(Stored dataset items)

***

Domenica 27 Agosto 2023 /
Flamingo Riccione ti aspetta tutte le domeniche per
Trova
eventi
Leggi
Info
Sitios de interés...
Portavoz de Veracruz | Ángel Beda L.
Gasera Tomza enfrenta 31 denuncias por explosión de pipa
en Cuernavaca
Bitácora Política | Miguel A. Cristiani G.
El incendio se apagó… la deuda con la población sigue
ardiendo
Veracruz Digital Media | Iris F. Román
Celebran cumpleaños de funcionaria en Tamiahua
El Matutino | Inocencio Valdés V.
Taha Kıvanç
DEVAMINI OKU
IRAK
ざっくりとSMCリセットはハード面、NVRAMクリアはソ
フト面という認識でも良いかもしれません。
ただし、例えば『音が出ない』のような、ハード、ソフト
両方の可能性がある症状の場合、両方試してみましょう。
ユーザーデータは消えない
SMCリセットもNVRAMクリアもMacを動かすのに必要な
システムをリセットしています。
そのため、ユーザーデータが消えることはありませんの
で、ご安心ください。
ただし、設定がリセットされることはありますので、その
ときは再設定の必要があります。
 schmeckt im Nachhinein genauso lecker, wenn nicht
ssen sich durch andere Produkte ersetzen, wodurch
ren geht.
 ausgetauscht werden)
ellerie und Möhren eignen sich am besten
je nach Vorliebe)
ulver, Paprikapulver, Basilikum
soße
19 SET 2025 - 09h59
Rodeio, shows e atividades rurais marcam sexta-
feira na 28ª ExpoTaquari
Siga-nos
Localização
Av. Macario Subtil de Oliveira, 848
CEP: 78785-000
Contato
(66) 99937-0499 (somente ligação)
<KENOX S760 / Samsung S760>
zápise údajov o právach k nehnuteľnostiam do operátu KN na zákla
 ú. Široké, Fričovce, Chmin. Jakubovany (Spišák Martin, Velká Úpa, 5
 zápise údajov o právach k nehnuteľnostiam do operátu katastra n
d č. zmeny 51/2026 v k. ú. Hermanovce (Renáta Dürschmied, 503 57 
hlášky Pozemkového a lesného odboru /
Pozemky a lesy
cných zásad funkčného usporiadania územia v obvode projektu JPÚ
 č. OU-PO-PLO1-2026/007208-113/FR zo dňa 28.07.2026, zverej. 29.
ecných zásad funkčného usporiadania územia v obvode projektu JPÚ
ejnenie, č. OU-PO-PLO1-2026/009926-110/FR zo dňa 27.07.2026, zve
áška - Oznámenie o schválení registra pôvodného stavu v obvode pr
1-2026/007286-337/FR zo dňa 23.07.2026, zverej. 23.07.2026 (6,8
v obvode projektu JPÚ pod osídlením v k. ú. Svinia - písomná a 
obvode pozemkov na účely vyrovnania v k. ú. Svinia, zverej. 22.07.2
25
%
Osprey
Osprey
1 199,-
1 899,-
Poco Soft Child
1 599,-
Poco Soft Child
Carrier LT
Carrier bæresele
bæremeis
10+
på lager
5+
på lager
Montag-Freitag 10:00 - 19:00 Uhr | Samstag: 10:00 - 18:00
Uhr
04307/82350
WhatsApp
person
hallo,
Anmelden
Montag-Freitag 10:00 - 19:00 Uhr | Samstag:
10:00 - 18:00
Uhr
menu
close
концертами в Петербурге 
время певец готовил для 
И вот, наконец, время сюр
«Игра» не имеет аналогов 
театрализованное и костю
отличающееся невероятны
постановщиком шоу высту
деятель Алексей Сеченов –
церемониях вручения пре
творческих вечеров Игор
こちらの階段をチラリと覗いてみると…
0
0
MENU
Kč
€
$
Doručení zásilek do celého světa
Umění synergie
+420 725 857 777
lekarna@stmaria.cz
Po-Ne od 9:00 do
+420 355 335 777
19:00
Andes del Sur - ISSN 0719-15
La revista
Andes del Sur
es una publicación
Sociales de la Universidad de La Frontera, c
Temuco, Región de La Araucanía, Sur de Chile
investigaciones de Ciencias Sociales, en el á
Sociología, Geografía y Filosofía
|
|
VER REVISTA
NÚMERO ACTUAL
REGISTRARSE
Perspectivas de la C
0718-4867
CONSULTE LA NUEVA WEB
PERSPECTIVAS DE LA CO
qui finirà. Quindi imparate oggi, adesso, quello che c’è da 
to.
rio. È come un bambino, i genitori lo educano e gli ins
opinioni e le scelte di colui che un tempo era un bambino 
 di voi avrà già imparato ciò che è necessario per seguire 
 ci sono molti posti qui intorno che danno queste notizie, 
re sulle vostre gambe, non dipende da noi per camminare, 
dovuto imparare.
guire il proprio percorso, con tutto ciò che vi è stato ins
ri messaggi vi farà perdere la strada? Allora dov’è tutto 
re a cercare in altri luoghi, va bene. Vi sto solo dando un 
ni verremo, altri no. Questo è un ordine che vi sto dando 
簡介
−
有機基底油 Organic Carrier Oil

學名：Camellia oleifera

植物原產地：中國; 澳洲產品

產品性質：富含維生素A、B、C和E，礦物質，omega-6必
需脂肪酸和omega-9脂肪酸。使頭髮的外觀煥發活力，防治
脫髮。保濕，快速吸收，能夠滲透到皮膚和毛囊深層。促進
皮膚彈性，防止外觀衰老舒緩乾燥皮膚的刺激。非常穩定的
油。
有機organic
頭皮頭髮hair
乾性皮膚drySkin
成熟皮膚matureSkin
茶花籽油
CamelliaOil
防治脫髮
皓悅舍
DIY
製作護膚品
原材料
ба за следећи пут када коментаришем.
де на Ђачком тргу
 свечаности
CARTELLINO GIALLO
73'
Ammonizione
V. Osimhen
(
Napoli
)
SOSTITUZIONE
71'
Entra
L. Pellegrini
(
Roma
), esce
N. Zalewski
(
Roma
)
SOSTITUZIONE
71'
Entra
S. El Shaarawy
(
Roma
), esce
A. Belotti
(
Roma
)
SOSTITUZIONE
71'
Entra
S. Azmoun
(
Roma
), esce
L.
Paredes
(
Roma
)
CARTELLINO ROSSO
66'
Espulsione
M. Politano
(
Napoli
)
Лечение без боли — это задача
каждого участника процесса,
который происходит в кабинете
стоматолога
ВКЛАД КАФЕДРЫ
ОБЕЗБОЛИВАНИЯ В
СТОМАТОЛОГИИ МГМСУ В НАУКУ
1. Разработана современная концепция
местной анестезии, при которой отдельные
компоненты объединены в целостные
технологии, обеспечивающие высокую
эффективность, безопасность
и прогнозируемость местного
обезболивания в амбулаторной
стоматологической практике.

***

▶ PROBLEM DETAILS
The answer must consist of each line from the data that includes the string "operátu".

▶ SOLUTION FOR THIS TASK
zápise údajov o právach k nehnuteľnostiam do operátu KN na zákla
 zápise údajov o právach k nehnuteľnostiam do operátu katastra n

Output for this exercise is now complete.